|Moderated by: tarotcol|
|During the years that I was searching for the Szerelmi jóskártyák (usually referred to as the Erzsebet Tarot), I had registered a search for it with a Hungarian antiquarian bookshop. Although I eventually found it through a different shop, I got a notice from the first shop last month that they had a copy. Since it comes in a set with a book and I had discovered that the book is most often available used without the cards, I inquired as to whether the cards were included. They replied that it came with three packs of cards and posted this photo. Three decks, but none of them the Erzsebet.
I was vaguely intrigued by the bottom pack, a good deal more intrigued by the top one (most likely an oracle deck), and not in the least interested in the cartoony thing in the middle. Since the total cost of the book, the three decks and shipping from Hungary was under $25, I decided to get them.
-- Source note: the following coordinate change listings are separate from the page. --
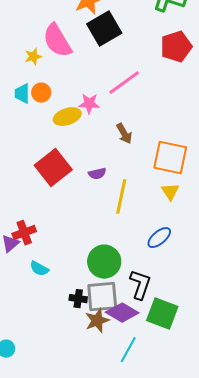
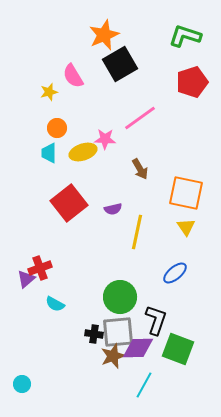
pink semicircle: (57, 41) -> (73, 76), size x0.7
cyan trapezoid: (22, 94) -> (49, 153), moved
purple diamond: (122, 313) -> (138, 348), turned -32

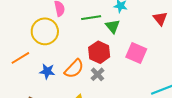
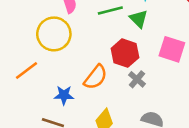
blue star: (47, 71) -> (64, 95), moved
gray cross: (97, 74) -> (137, 79), moved

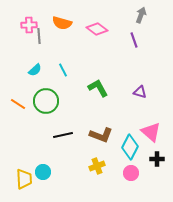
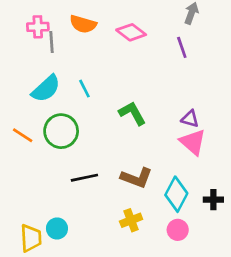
cyan semicircle: (35, 70) -> (46, 89), size x1.6
pink triangle: (151, 132) -> (193, 142), moved
black cross: (157, 159) -> (213, 200), moved

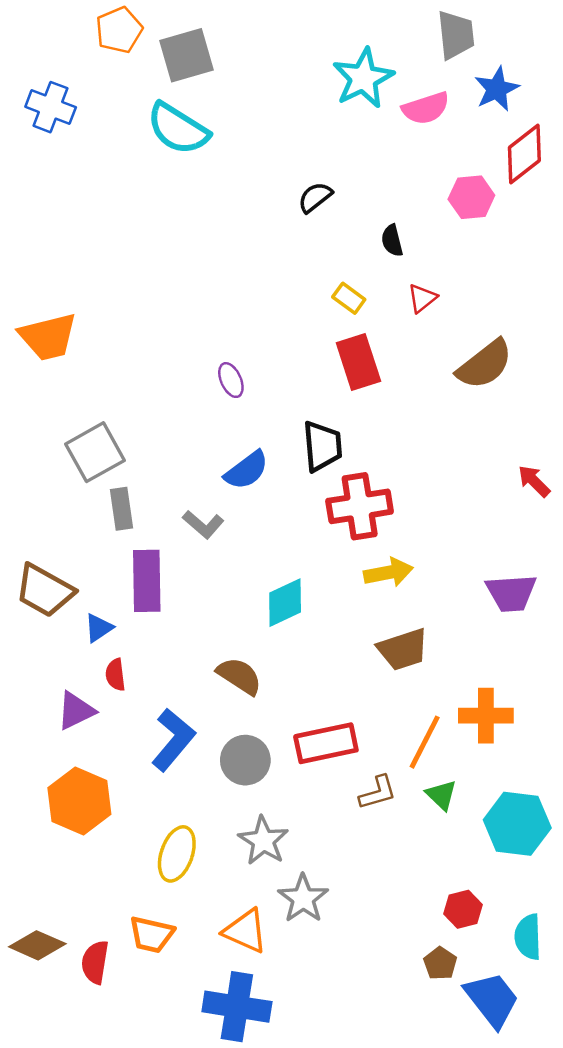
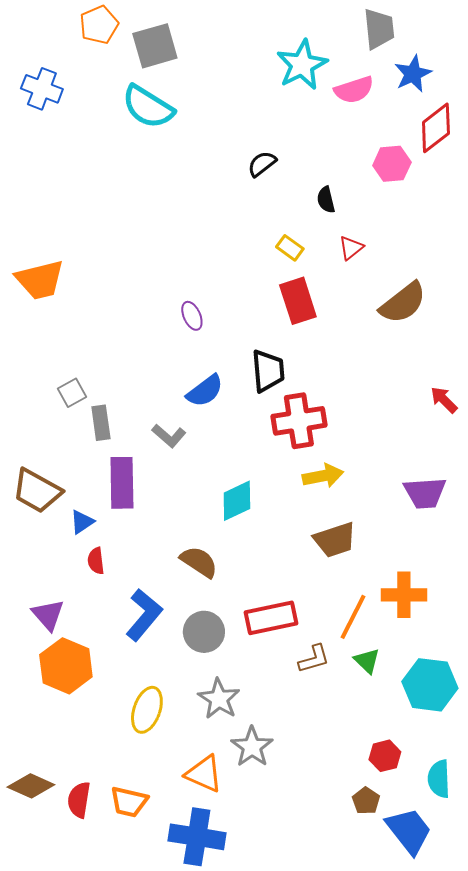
gray square: (95, 452) -> (72, 393), moved, size x0.6
purple triangle: (76, 711) -> (48, 615), moved, turned -45
orange trapezoid: (152, 934) -> (129, 802), moved

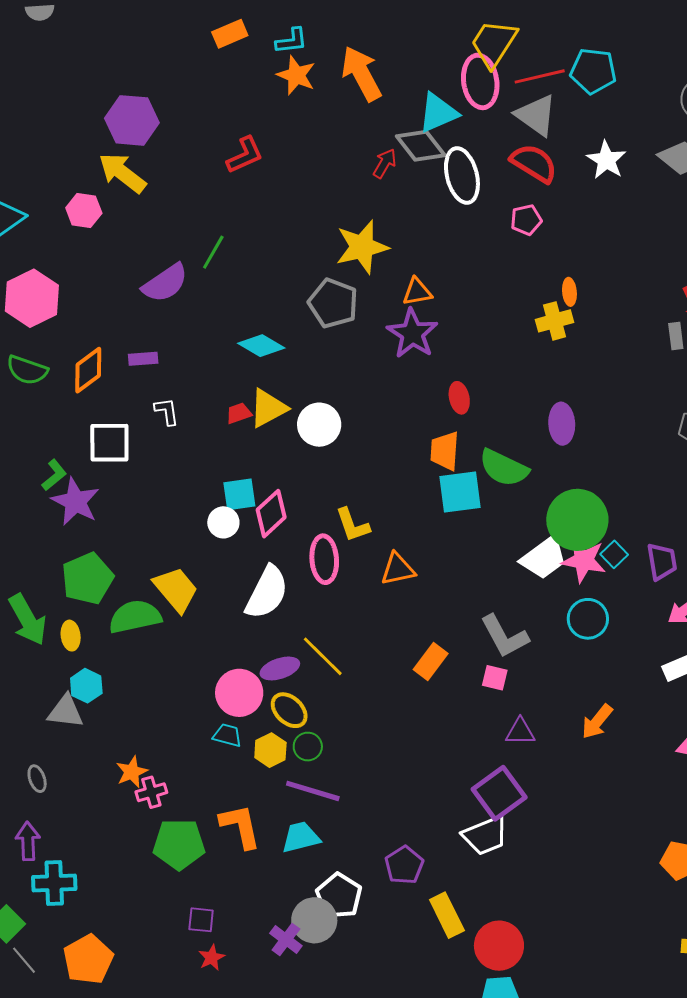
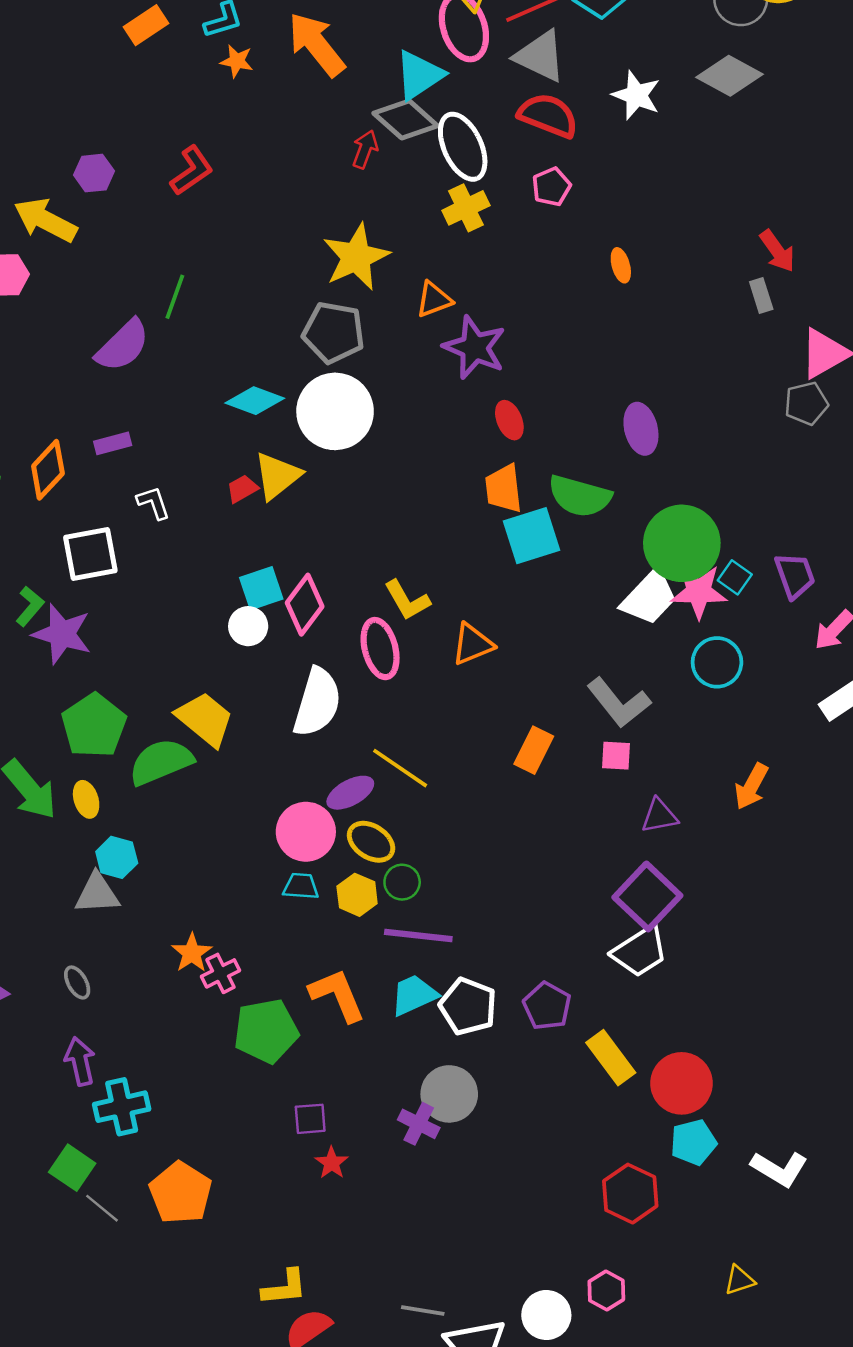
orange star: (296, 75) -> (237, 61), size x0.7
purple hexagon: (132, 120) -> (94, 173), moved, size x0.6
yellow cross: (555, 321) -> (466, 208), moved
purple star: (412, 334) -> (475, 348), moved
white circle: (319, 425) -> (335, 411), moved, size x1.4
white pentagon: (339, 896) -> (468, 1006), moved

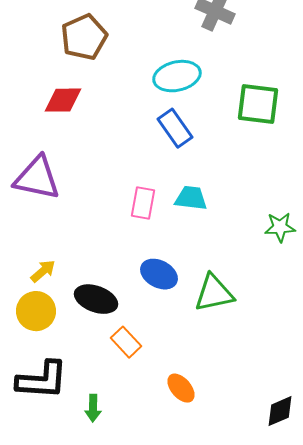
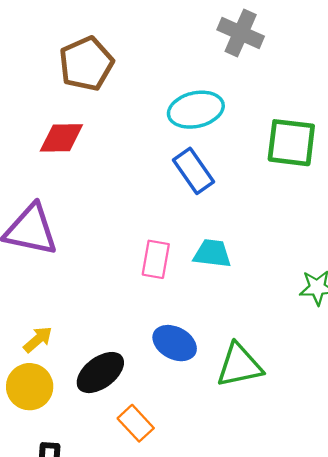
black ellipse: (96, 299) -> (100, 373), turned -57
They arrived last week and from the logo on all of the card backs and a little Googling, I ascertained that they had all been published by (or were at least in some way associated with) a Hungarian magazine called Joy. The bottom deck is what Tarotgarden refers to as YAMGD (yet another multi-cultural goddess deck) - competent but not particularly inspired. The top deck is indeed an oracle that is artistically quite interesting. But surprisingly, the cartoony thing, which I initially paid little attention to, turns out actually to be a tarot.
The semi-amusing thing about it is that it appears to co-opt the tarot structure to tell its own story of what appears to be some sort of romantic triangle. With the exception of the Devil, all of the cards are populated by the same three characters - what I have come to think of as the "big spiky-haired guy," the "thin curly-haired guy," and "the woman."
I'm not entirely sure I completely follow the story (except that the woman and the curly-haired guy end up together at the end), so I have posted pics of the entire deck for your interpretation:
Magician through Hermit.
Wheel of Fortune through Moon.
The rest, plus the card back.
Obviously little to do with traditional tarot symbolism (though I did chuckle a bit at the World (as I sit here typing at the computer)).
All that being said, it's definitely not my style and was initially headed to the "to trade" pile. But after the auction events of yesterday, I noticed that bunny on the Magician card and given that this is way more rare than the Alchemical, I think I'm going to contact a certain ebay bidder and arrange for my retirement fund.
|I am one of those collectors who really likes these little decks issued with magazines.
Perhaps some of our fellow collectors could help draw up a list of these rather obscure but often charming tarots.